* AIM OF THE TASK
Apart from the images, every record below must be given again without alteration.

(Records from a collection)

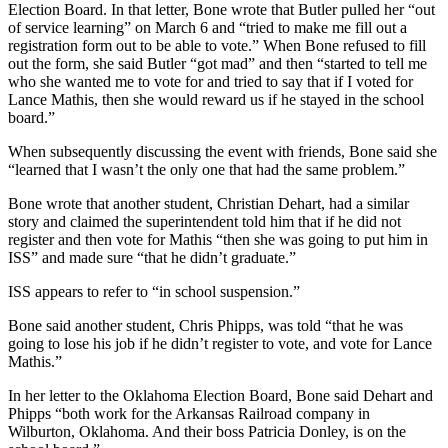
Election Board. In that letter, Bone wrote that Butler pulled her “out
of service learning” on March 6 and “tried to make me fill out a
registration form out to be able to vote.” When Bone refused to fill
out the form, she said Butler “got mad” and then “started to tell me
who she wanted me to vote for and tried to say that if I voted for
Lance Mathis, then she would reward us if he stayed in the school
board.”
When subsequently discussing the event with friends, Bone said she
“learned that I wasn’t the only one that had the same problem.”
Bone wrote that another student, Christian Dehart, had a similar
story and claimed the superintendent told him that if he did not
register and then vote for Mathis “then she was going to put him in
ISS” and made sure “that he didn’t graduate.”
ISS appears to refer to “in school suspension.”
Bone said another student, Chris Phipps, was told “that he was
going to lose his job if he didn’t register to vote, and vote for Lance
Mathis.”
In her letter to the Oklahoma Election Board, Bone said Dehart and
Phipps “both work for the Arkansas Railroad company in
Wilburton, Oklahoma. And their boss Patricia Donley, is on the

* ANSWER TO THE EXERCISE
Election Board. In that letter, Bone wrote that Butler pulled her “out
of service learning” on March 6 and “tried to make me fill out a
registration form out to be able to vote.” When Bone refused to fill
out the form, she said Butler “got mad” and then “started to tell me
who she wanted me to vote for and tried to say that if I voted for
Lance Mathis, then she would reward us if he stayed in the school
board.”
When subsequently discussing the event with friends, Bone said she
“learned that I wasn’t the only one that had the same problem.”
Bone wrote that another student, Christian Dehart, had a similar
story and claimed the superintendent told him that if he did not
register and then vote for Mathis “then she was going to put him in
ISS” and made sure “that he didn’t graduate.”
ISS appears to refer to “in school suspension.”
Bone said another student, Chris Phipps, was told “that he was
going to lose his job if he didn’t register to vote, and vote for Lance
Mathis.”
In her letter to the Oklahoma Election Board, Bone said Dehart and
Phipps “both work for the Arkansas Railroad company in
Wilburton, Oklahoma. And their boss Patricia Donley, is on the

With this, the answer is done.